* **Work to complete**:
Using the data below, find how many lines include the word "μεταρρυθμίσεις" and report that figure alone.

(Collected data)
---
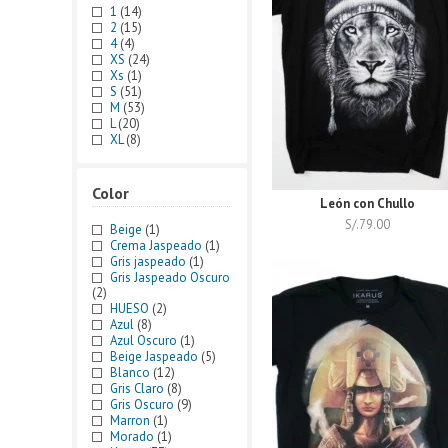
1
(14)
2
(15)
4
(4)
XS
(24)
Xs
(1)
S
(51)
M
(53)
L
(20)
XL
(8)
Color
León con Chullo
S/.
79.00
Beige
(1)
Crema Jaspeado
(1)
Gris jaspeado
(1)
Gris Jaspeado Oscuro
(2)
HUESO
(2)
Azul
(8)
Azul Oscuro
(1)
Beige Jaspeado
(5)
Blanco
(12)
Gris Claro
(8)
Gris Oscuro
(9)
Marron
(1)
Morado
(1)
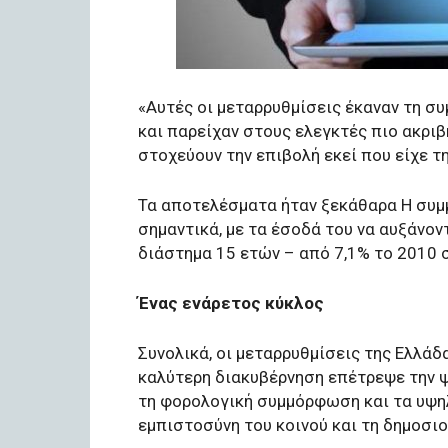
«Αυτές οι μεταρρυθμίσεις έκαναν τη σ
και παρείχαν στους ελεγκτές πιο ακριβ
στοχεύουν την επιβολή εκεί που είχε τ
Τα αποτελέσματα ήταν ξεκάθαρα Η συ
σημαντικά, με τα έσοδά του να αυξάνον
διάστημα 15 ετών – από 7,1% το 2010 σ
Ένας ενάρετος κύκλος
Συνολικά, οι μεταρρυθμίσεις της Ελλά
καλύτερη διακυβέρνηση επέτρεψε την ψ
τη φορολογική συμμόρφωση και τα υψηλ
εμπιστοσύνη του κοινού και τη δημοσιο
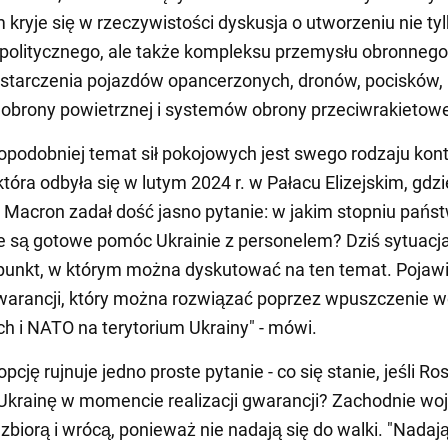
kryje się w rzeczywistości dyskusja o utworzeniu nie tyl
olitycznego, ale także kompleksu przemysłu obronnego
starczenia pojazdów opancerzonych, dronów, pocisków,
brony powietrznej i systemów obrony przeciwrakietowe
podobniej temat sił pokojowych jest swego rodzaju kon
tóra odbyła się w lutym 2024 r. w Pałacu Elizejskim, gdzi
acron zadał dość jasno pytanie: w jakim stopniu pańs
e są gotowe pomóc Ukrainie z personelem? Dziś sytuacj
punkt, w którym można dyskutować na ten temat. Pojawił
arancji, który można rozwiązać poprzez wpuszczenie w
ch i NATO na terytorium Ukrainy" - mówi.
pcję rujnuje jedno proste pytanie - co się stanie, jeśli Ros
Ukrainę w momencie realizacji gwarancji? Zachodnie wo
 zbiorą i wrócą, ponieważ nie nadają się do walki. "Nadają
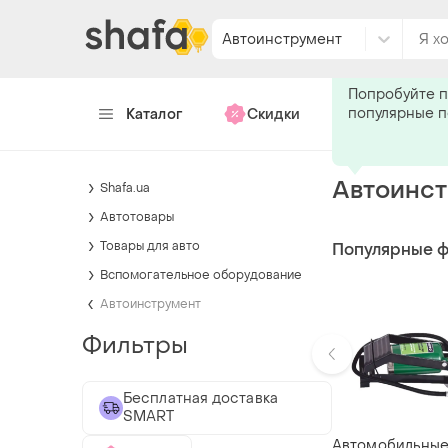
Автоинструмент
Подпишитес
Попробуйте п
популярные 
Каталог
Скидки
Хендмейд
Автоинс
Shafa.ua
Автотовары
Товары для авто
Популярные 
Вспомогательное оборудование
Автоинструмент
Фильтры
Бесплатная доставка
SMART
Автомобильные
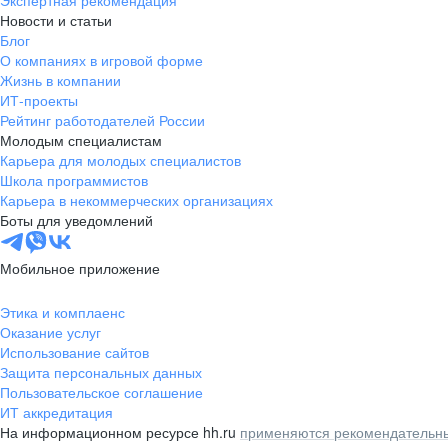
Экспертная рекомендация
Новости и статьи
Блог
О компаниях в игровой форме
Жизнь в компании
ИТ-проекты
Рейтинг работодателей России
Молодым специалистам
Карьера для молодых специалистов
Школа программистов
Карьера в некоммерческих организациях
Боты для уведомлений
Мобильное приложение
Этика и комплаенс
Оказание услуг
Использование сайтов
Защита персональных данных
Пользовательское соглашение
ИТ аккредитация
На информационном ресурсе hh.ru
применяются рекомендательны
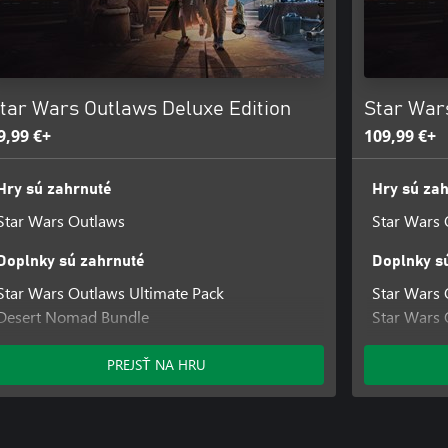
tar Wars Outlaws Deluxe Edition
Star War
9,99 €+
109,99 €+
Hry sú zahrnuté
Hry sú za
Star Wars Outlaws
Star Wars 
Doplnky sú zahrnuté
Doplnky s
Star Wars Outlaws Ultimate Pack
Star Wars 
Desert Nomad Bundle
Star Wars 
Naboo Nobility Bundle
Star Wars 
Star Wars Outlaws Sabacc Shark Character
Hunter's L
PREJSŤ NA HRU
Pack
Cartel Ron
Star Wars Outlaws Rogue Infiltrator Character
Pack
---
* **Answer to the exercise**:
2